As you saw in the last Transformation, once the data is created in the first step, it travels from step to step through the hops that link those steps. The hop's function is just to direct data from an output buffer to an input one. The real manipulation of data, as well as the modification of a stream, by adding or removing fields, occurs in the steps. In the last Transformation that you created, you used the Calculator step to create new fields and add them to your dataset.

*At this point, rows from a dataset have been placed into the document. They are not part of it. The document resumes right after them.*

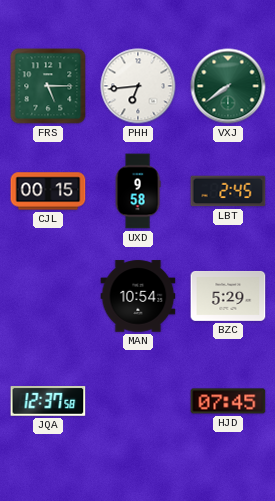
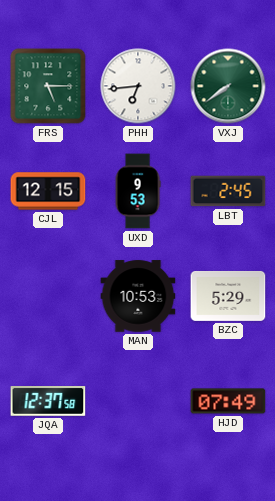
CJL: 00:15 -> 12:15
UXD: 9:58 -> 9:53
MAN: 10:54 -> 10:53
HJD: 07:45 -> 07:49
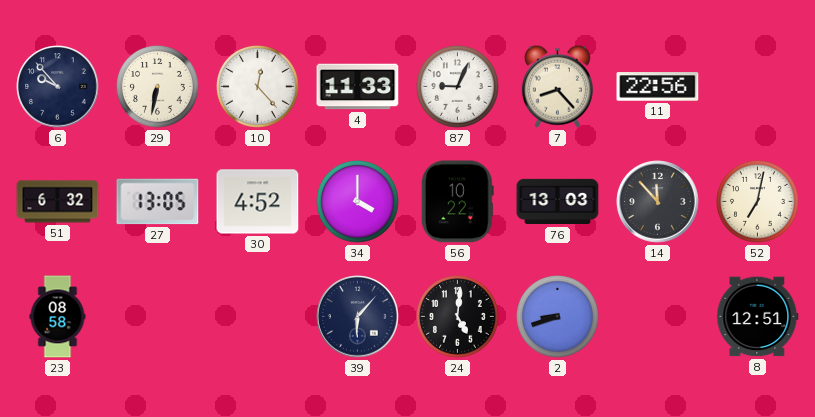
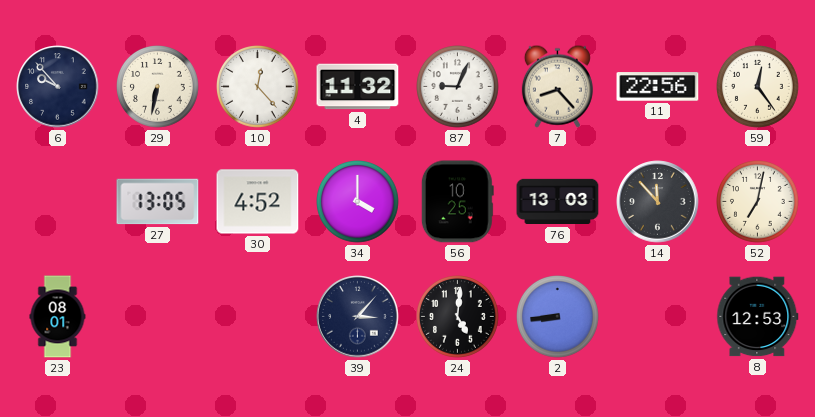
4: 11:33 -> 11:32
59: none -> 12:24
51: 6:32 -> none
56: 10:22 -> 10:25
23: 08:58 -> 08:01
39: 6:07 -> 3:07
2: 8:42 -> 8:44
8: 12:51 -> 12:53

The Calculator step is one of the many steps that PDI has to create new fields. You create the fields from scratch or by combining existent ones. Usually, you will find these steps under the Transform category of the Steps tree. In the following table, you have descriptions of some of the most used steps. The examples reference the first Transformation you created in this chapter:
Step |
Description |
Example |
Add constants |
Adds one or more fields with constant values. |
If the start date was the same for all the projects, you could add that field with an Add constants step. |
Add sequence |
Adds a field with a sequence. By default, the generated sequence will be 1, 2, 3 ... but you can change the start, increment, and maximum values to generate different sequences. |
You could have created the delta field with an Add sequence step instead of using the Clone num field option in the Clone row step. |
Number range |
Creates a new field based on ranges of values. Applies to a numeric field. |
You used this step for creating the performance field based on the duration of the project. |
Replace in string |
Replaces all occurrences of a text in a string field with another text. |
The value for the project_name field includes the word Project. With this step, you could remove the word or replace it with a shorter one. The final name for Project A could be Proj A or simply A. |
Split Fields |
Splits a single field into two or more new fields. You have to specify which character acts as a separator. |
Split the name of the project into two fields: the first word (that in this case is always Project) and the rest. The separator would be a space character. |
String operations |
Applies some operations on strings: trimming and removing special characters, among others. |
You could convert the project name to uppercase. |
Value Mapper |
Creates a correspondence between the values of a field and a new set of values. |
You could define a new field based on the performance field. The value could be Rejected if the performance is poor or unknown, and Approved for the rest of the performance values. |
User Defined Java Expression |
Creates a new field by using a Java expression that involves one or more fields. This step may eventually replace any of the previous steps. |
You used this step in the first section for creating two strings: duration and message. |
Note that some of these steps can be used for generating more than one field at a time; an example of that is the User Defined Java Expression step (or UDJE for short).
Any of these steps when added to your Transformation, is executed for every row in the stream. It takes the row, identifies the fields needed to do its tasks, calculates the new field(s), and adds it (or them) to the dataset.